Le droit à l’oubli numérique

Par Louise AVERNA et Christelle HUYGHUES-BEAUFOND

Parmi l’énumération nombreuse des droits de l’homme que la sagesse du XIXème siècle recommence si souvent et si complaisamment, deux assez importants ont été oubliés, qui sont le droit de se contredire et le droit de s’en aller. Baudelaire, Edgar Poe, sa vie et ses œuvres.

 Plus contemporain, Etienne Drouard, avocat spécialisé en propriété intellectuelle et technologies de l’information chez K&L Gates, a pu souligner que , «la problématique de l’oubli et de la mémoire est la problématique essentielle de la protection de la vie privée. Il ne s’agit pas de savoir si l’information est confidentielle ou publique, ce n’est pas seulement cela : c’est aussi de savoir si la production de l’information va résister au temps qui passe. On peut prendre son passé en pleine face, sans qu’il y ait de profondeur du temps qui passe dans la restitution que nous donnent les réseaux de ce qu’ils savent de nous. Aujourd’hui, les moteurs de recherche ne pondèrent pas l’indexation d’une information et sa restitution en fonction de son ancienneté, mais en fonction de sa pertinence et de sa popularité, dans laquelle il n’y a pas d’échelle de temps. La relation au temps, qui était jusqu’à présent figée par la durée de nos vies, doit complètement changer. »
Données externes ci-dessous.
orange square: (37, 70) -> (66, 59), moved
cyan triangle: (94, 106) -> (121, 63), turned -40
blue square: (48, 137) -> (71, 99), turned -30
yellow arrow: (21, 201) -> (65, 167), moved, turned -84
 Avec l’essor des nouvelles technologies et l’omniprésence des réseaux sociaux dans nos vies, il semble que le droit à l’oubli soit donc devenu un principe primordial pour décider des traces que nous laissons sur le web. Mais dans une telle perspective, ce droit à l’oubli est-il encore possible et légitime ?

 Historiquement, ce droit à l’oubli se rattache à la défense de l’intérêt public,( notamment avec les lois d’amnistie ou le principe de prescription par exemple), pour garantir une certaine paix et cohésion sociale.
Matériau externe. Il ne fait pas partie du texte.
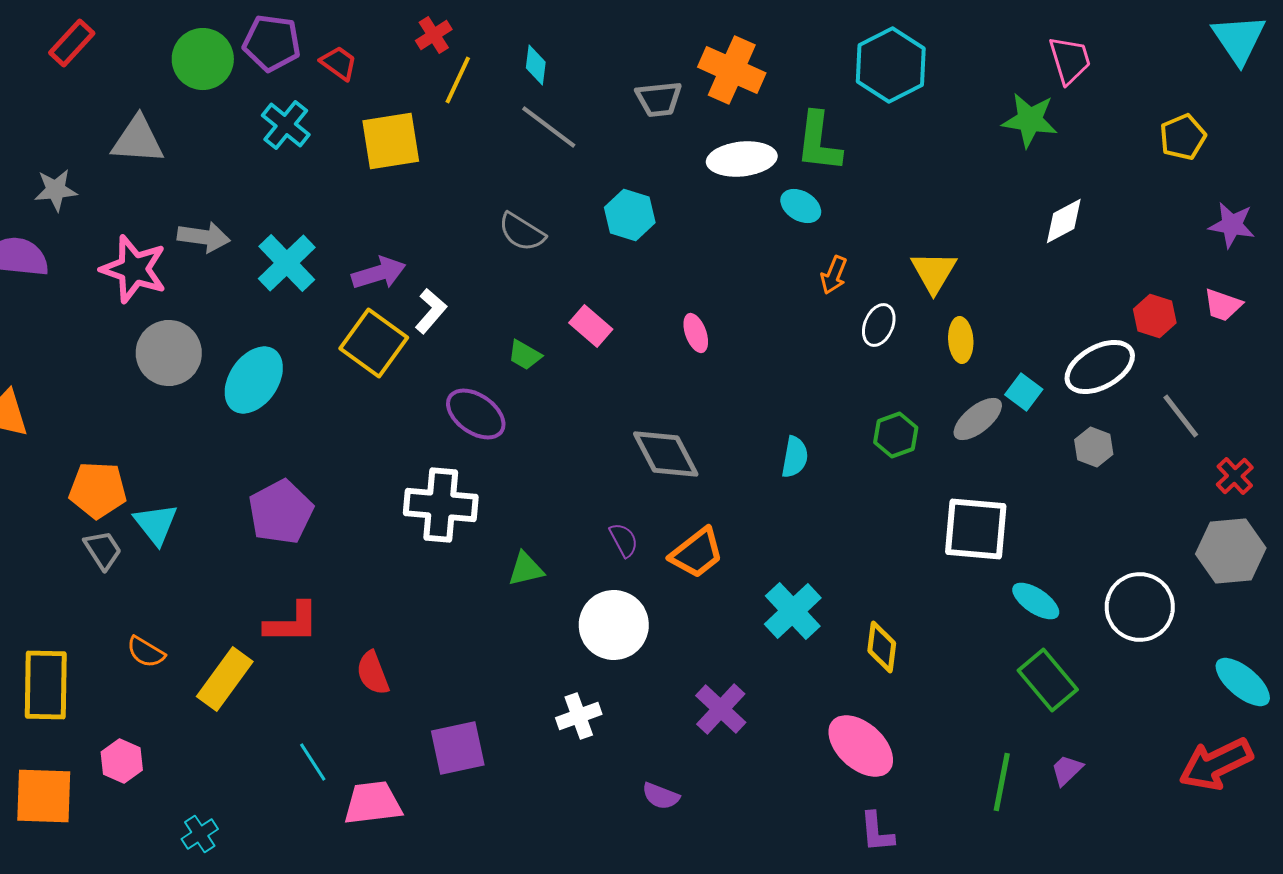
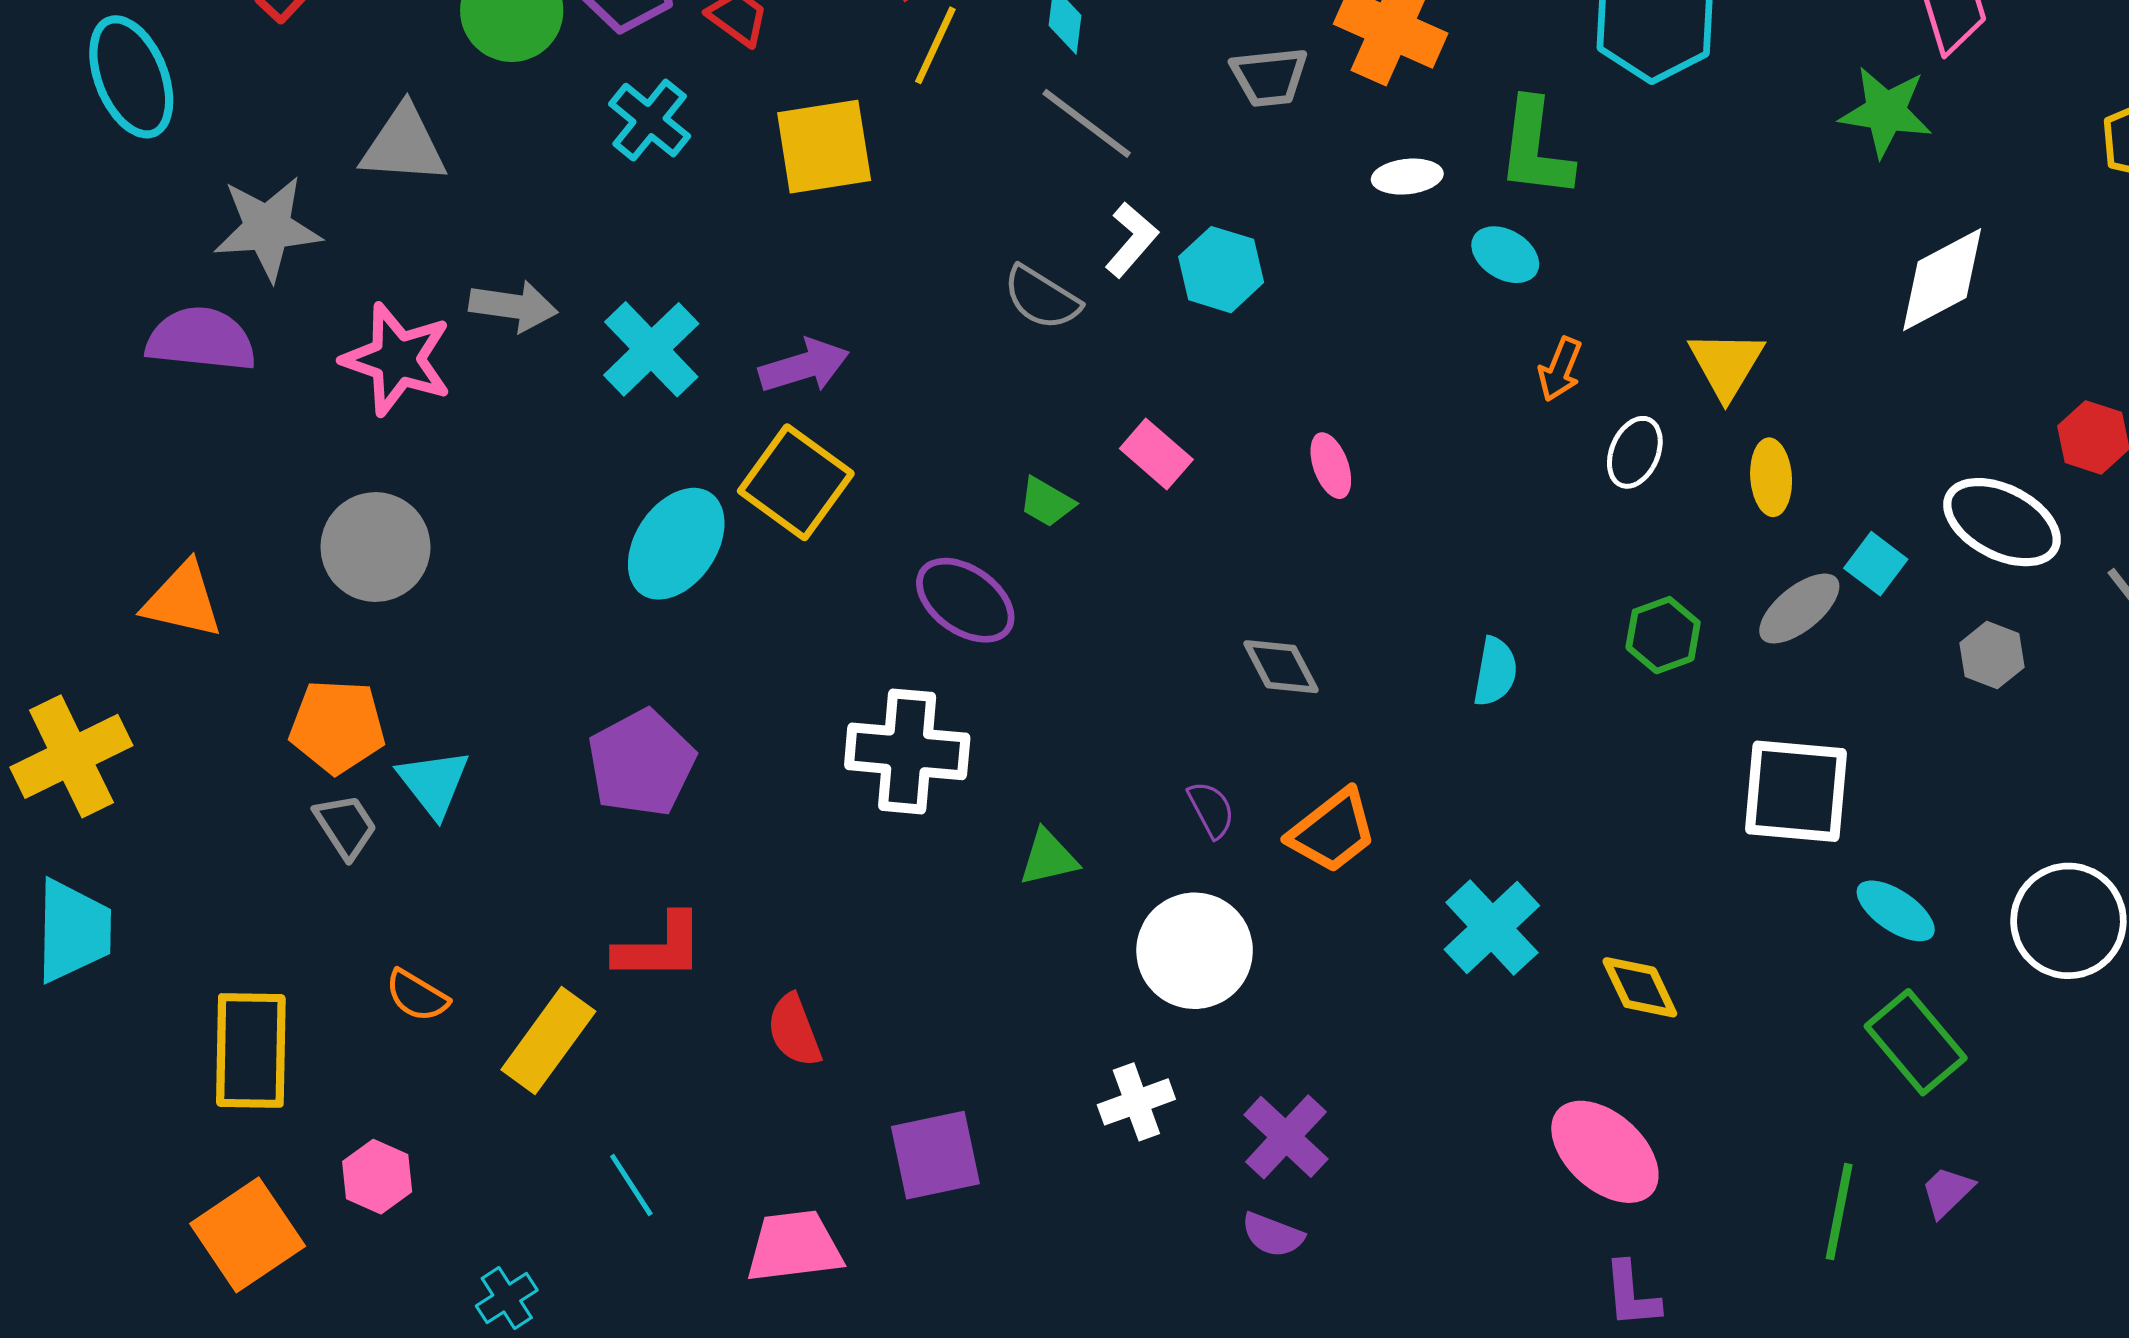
white ellipse: (742, 159) -> (1407, 177), size x0.6
gray star: (56, 190) -> (267, 228), size x1.5
white diamond: (1064, 221) -> (1942, 280), size x1.4
white L-shape: (431, 311) -> (1131, 240), moved
gray circle: (169, 353) -> (375, 547), moved
white ellipse: (1100, 367) -> (2002, 522), turned 56
cyan ellipse: (254, 380) -> (676, 544), moved
gray diamond: (666, 454) -> (1281, 667), size x0.7
yellow diamond: (882, 647) -> (1640, 987), turned -33
purple cross: (721, 709) -> (1286, 1137), moved
cyan line: (313, 762) -> (631, 1185), moved
orange square: (44, 796) -> (248, 1235), turned -36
Cette prérogative dépendait alors de la notion de droit à la vie privée, concept juridique lancé en 1890 par les deux juristes américains Samuel D. Warren et Louis D. Brandeis.

 Mais ce droit à l’oubli évolue alors avec l’apparition du numérique. Ainsi, si la première loi qui a inspiré le droit à l’oubli est une loi suédoise datant de 1973, ce principe a été rapidement repris, pour, aujourd’hui, ne plus dépendre seulement du droit à la vie privée (même si ce concept reste certes toujours d’actualité).

Il aurait une valeur bien plus active : celle de « maîtriser ses informations personnelles et de bénéficier d’un environnement numérique sûr et transparent. Un droit à l’ « autodétermination informationnelle » déjà reconnu par le tribunal correctionnel fédéral allemand en 1983 ».0

 En effet, aujourd’hui ce concept de vie privée nous échappe d’autant plus avec la numérisation des paquets de données.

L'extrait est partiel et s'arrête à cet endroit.